Welcome to the practical section of module 4.2. Here we'll continue with the advertising-sales dataset to investigate the ideas of multivariate linear regression. As before, we'll begin by importing the necessary libraries for our work.
By the end of the module we'll have a trained bivariate linear regression model that can predict with good accuracy the amount of sales given the amount of money spent on both TV and Newspaper ads. Also we're going to use the model to make inferences about the data that could a merketing and sales staff to optimize their marketing plan!
In [1]:
import pandas as pd
import numpy as np
from sklearn.linear_model import SGDRegressor
from sklearn.preprocessing import StandardScaler
%matplotlib inline
import matplotlib.pyplot as plt
from matplotlib import cm # this is for colormaps for 2D surfaces
from mpl_toolkits.mplot3d import Axes3D # this is for 3D plots
plt.rcParams['figure.figsize'] = (10, 10)

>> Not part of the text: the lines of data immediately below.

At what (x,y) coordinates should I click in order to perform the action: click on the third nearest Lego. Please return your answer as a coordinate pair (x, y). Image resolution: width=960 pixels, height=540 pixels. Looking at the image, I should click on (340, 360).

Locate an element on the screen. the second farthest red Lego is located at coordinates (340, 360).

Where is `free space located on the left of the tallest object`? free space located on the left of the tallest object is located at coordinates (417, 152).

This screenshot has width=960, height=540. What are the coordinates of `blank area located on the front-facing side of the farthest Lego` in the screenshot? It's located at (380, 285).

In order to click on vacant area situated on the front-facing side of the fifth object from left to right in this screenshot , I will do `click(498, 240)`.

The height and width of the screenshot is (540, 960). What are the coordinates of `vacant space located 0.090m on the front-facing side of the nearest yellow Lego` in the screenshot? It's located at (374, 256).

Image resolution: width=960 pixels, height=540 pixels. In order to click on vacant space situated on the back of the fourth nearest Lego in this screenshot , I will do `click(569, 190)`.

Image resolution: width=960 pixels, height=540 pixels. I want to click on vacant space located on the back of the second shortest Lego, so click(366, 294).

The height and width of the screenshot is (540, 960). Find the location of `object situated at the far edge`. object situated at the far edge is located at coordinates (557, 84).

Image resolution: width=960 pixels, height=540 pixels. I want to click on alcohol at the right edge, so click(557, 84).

Before We start working on multivariate linear regression, we need to say a few words about the scale_features function we treated as black-box in the previous module. Remember?
In [15]:
def scale_features(X, scalar=None):
if(len(X.shape) == 1):
X = X.reshape(-1, 1)
if scalar == None:
scalar = StandardScaler()
scalar.fit(X)
return scalar.transform(X), scalar
In the videos we learned the importance of feature scaling in boosting the learning speed. This is particulary useful when we have small datasets (like the one we're working with). So how does the scale_features function work?
The function takes two arguments: the features X and an optinal StandardScalar object scalar. The function begins by checking the shape of the features and makes sure that it's not in the form (n,) where the second number is missing (sklearn doesn't work with data with that shape), then the function has two working modes:
When scalar is not provided: In this case, a new StandardScalar is created and fitted on the features matrix. Fitting here means to calculate the mean $\mu$ and the standard deviation $\sigma$ for the features X. After that the features are transformed (aka scaled) and returned along with the fitted scalar.

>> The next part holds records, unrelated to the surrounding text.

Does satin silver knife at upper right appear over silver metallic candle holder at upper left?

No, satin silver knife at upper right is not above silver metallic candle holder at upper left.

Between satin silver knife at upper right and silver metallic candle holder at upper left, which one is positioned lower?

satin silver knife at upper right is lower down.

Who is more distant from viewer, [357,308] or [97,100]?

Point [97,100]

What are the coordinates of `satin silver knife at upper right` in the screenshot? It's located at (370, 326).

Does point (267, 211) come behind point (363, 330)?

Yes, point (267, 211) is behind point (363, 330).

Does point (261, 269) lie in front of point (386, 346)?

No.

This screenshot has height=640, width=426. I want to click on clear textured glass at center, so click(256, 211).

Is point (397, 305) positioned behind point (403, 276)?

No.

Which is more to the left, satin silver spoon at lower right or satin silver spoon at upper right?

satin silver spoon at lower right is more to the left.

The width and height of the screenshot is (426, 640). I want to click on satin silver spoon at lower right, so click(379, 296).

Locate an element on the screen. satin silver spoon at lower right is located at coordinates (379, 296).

When a fitted scalar is provided: In this case the function jumps directly to scaling the features.
The transformation of the features is done through this equation:
$$x_i' = \frac{x_i - \mu}{\sigma}$$The benfit of this approach is that we can scale a some part of the data with a scalar that was previously fit on another part of the data, why is this important?

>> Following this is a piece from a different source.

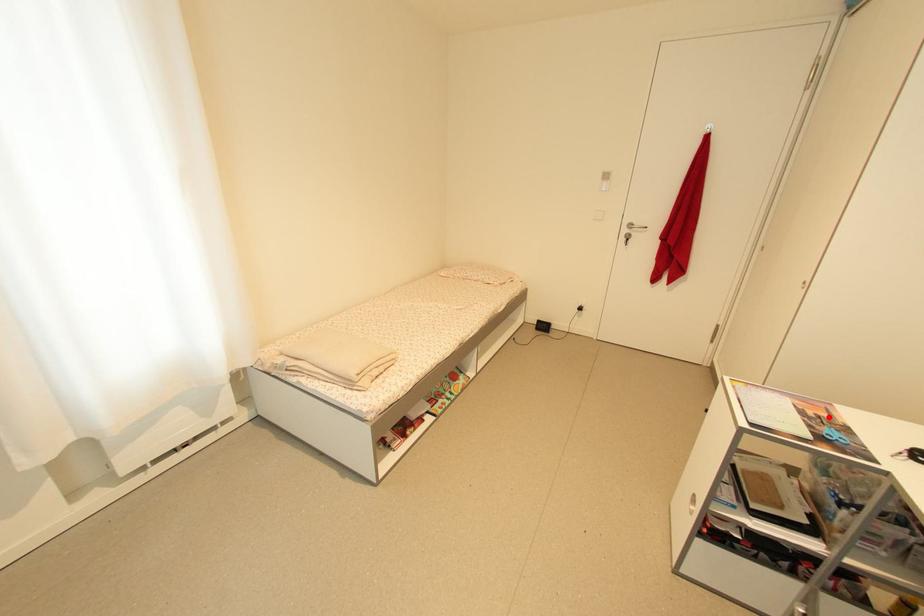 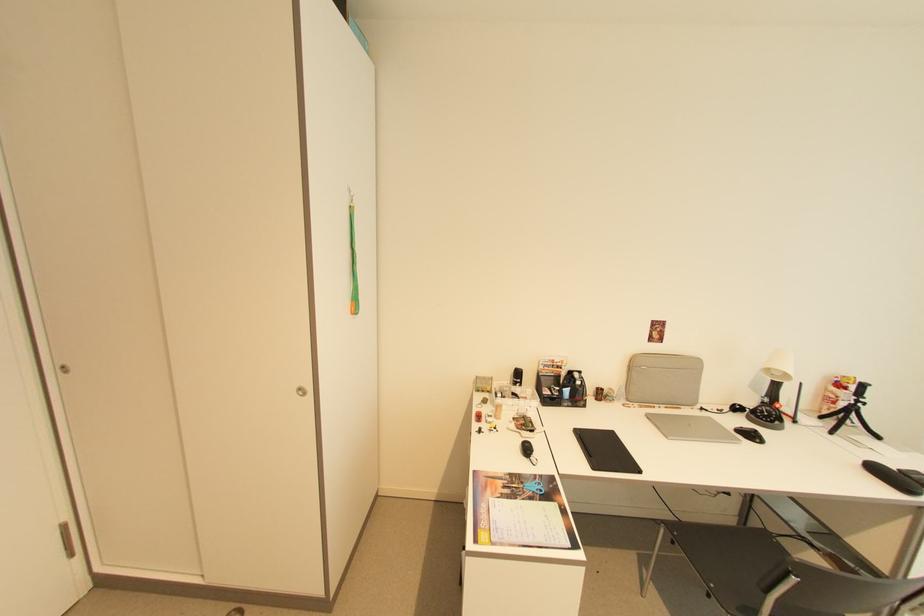 Question: I am providing you with two images of the same scene from different viewpoints. A red point is marked on the first image. Is the red point's position out of view in image 2?

Choices:
 (A) Yes
 (B) No

Answer: (B)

Remember in the last module when we partitoned the data into two parts: a training part and a test part. The test part needs to be completely unseen by our model during training and it also needs to be scaled by the same way the training data are. If we fit the scalar on all the data (including the test set), values of the test set data will sneak its way into the $\mu$ and $\sigma$ of the scalar, hence into the scaled values of the training set and eventually into the model itself, the model then would see the test data and that is not good.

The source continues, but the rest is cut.